The governor of Guam, facing threats from North Korea, said Wednesday that he wants a president who will respond with "fury" if USA territories are attacked.
As North Korea responded to that Kim Jong Un-esque ultimatum with overt threats against Guam, U.S. B-1Bs based on the island drilled with their Japanese and South Korean partners, "demonstrated the U.S. commitment to regional allies, increased readiness and exercised the right under worldwide law 'to fly legally in the place and time of our choosing, '" according to a DoD news release.
"No disruption to daily life at this point", he said.

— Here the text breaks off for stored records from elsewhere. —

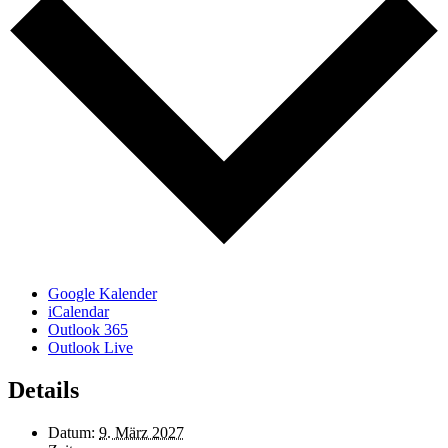
Google Kalender
iCalendar
Outlook 365
Outlook Live
Details
Datum:
9. März 2027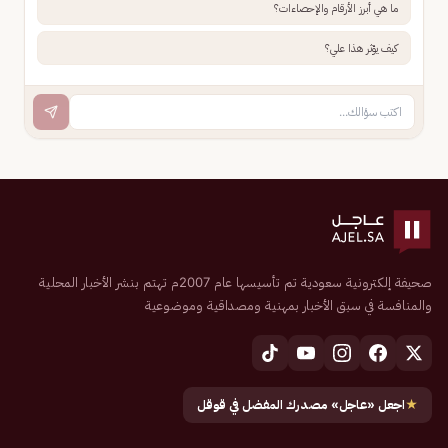
ما هي أبرز الأرقام والإحصاءات؟
كيف يؤثر هذا علي؟
صحيفة إلكترونية سعودية تم تأسيسها عام 2007م تهتم بنشر الأخبار المحلية
والمنافسة في سبق الأخبار بمهنية ومصداقية وموضوعية
★
اجعل «عاجل» مصدرك المفضل في قوقل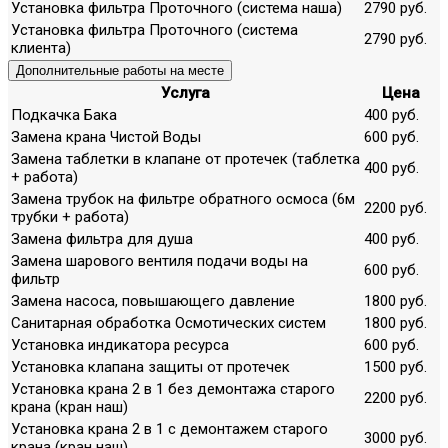
Установка фильтра Проточного (система наша)
2790 руб.
Установка фильтра Проточного (система
2790 руб.
клиента)
Дополнительные работы на месте
Услуга
Цена
Подкачка Бака
400 руб.
Замена крана Чистой Воды
600 руб.
Замена таблетки в клапане от протечек (таблетка
400 руб.
+ работа)
Замена трубок на фильтре обратного осмоса (6м
2200 руб.
трубки + работа)
Замена фильтра для душа
400 руб.
Замена шарового вентиля подачи воды на
600 руб.
фильтр
Замена насоса, повышающего давление
1800 руб.
Санитарная обработка Осмотических систем
1800 руб.
Установка индикатора ресурса
600 руб.
Установка клапана защиты от протечек
1500 руб.
Установка крана 2 в 1 без демонтажа старого
2200 руб.
крана (кран наш)
Установка крана 2 в 1 с демонтажем старого
3000 руб.
крана (кран наш)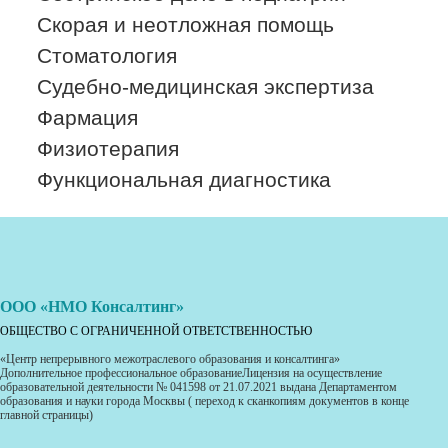
Скорая и неотложная помощь
Стоматология
Судебно-медицинская экспертиза
Фармация
Физиотерапия
Функциональная диагностика
ООО «НМО Консалтинг»
ОБЩЕСТВО С ОГРАНИЧЕННОЙ ОТВЕТСТВЕННОСТЬЮ
«Центр непрерывного межотраслевого образования и консалтинга»
Дополнительное профессиональное образованиеЛицензия на осуществление
образовательной деятельности № 041598 от 21.07.2021 выдана Департаментом
образования и науки города Москвы ( переход к сканкопиям документов в конце
главной страницы)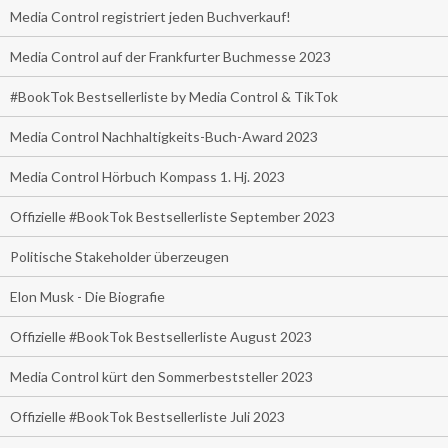
Media Control registriert jeden Buchverkauf!
Media Control auf der Frankfurter Buchmesse 2023
#BookTok Bestsellerliste by Media Control & TikTok
Media Control Nachhaltigkeits-Buch-Award 2023
Media Control Hörbuch Kompass 1. Hj. 2023
Offizielle #BookTok Bestsellerliste September 2023
Politische Stakeholder überzeugen
Elon Musk - Die Biografie
Offizielle #BookTok Bestsellerliste August 2023
Media Control kürt den Sommerbeststeller 2023
Offizielle #BookTok Bestsellerliste Juli 2023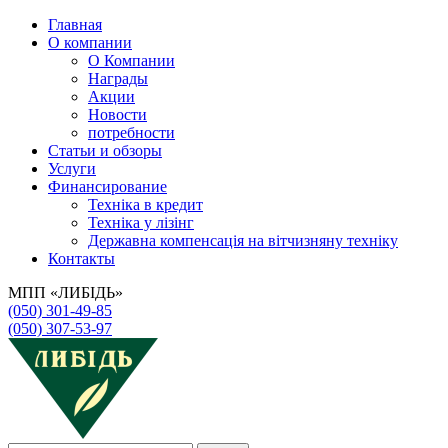
Главная
О компании
О Компании
Награды
Акции
Новости
потребности
Статьи и обзоры
Услуги
Финансирование
Техніка в кредит
Техніка у лізінг
Державна компенсація на вітчизняну техніку
Контакты
МПП «ЛИБІДЬ»
(050) 301-49-85
(050) 307-53-97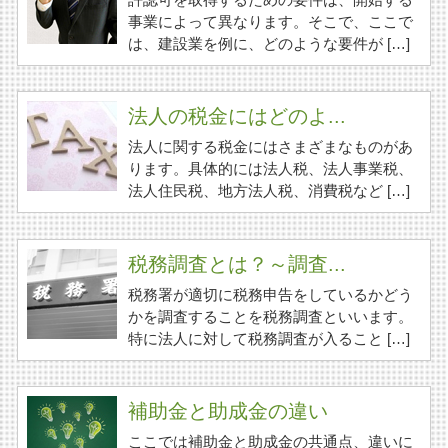
事業によって異なります。そこで、ここで
は、建設業を例に、どのような要件が […]
法人の税金にはどのよ...
法人に関する税金にはさまざまなものがあ
ります。具体的には法人税、法人事業税、
法人住民税、地方法人税、消費税など […]
税務調査とは？～調査...
税務署が適切に税務申告をしているかどう
かを調査することを税務調査といいます。
特に法人に対して税務調査が入ること […]
補助金と助成金の違い
ここでは補助金と助成金の共通点、違いに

"As of this morning we have not changed our stance in confidence that the U.S. Department of Defense is monitoring the situation very closely and is maintaining a condition of readiness, daily", said George Charfauros, Guam Homeland Security advisor. He added he had been assured by USA military of "a multilayer defense" in place in the western Pacific.
North Korea said early Thursday a plan of a missile strike near Guam, which hosts several U.S. military bases, would be prepared by mid-August.
"We're very concerned about the news but we've been given assurance by the local government primarily through Governor Eddie Calvo that he is working with the military to ensure that the safety of all the residents are the utmost priority", said Norman Analista, president of the Filipino Community of Guam. I spoke to Joint Region Marianas Commander Rear Admiral Shoshana Chatfield who confirmed this with me.
The Pentagon's statement never mentioned North Korea or Kim (or Trump, for that matter) by name, but the tiny tyrannical fiefdom's specter hung over the exercise.
The US president's comments came after reports that North Korea has produced a nuclear warhead small enough to fit inside its missiles. The B-1s then flew over the Korean Peninsula where they were joined by Republic of Korea Air Force KF-16 fighter jets. In September 2016, they threatened Guam after a flyover of B1-B bombers from Andersen Air Force Base.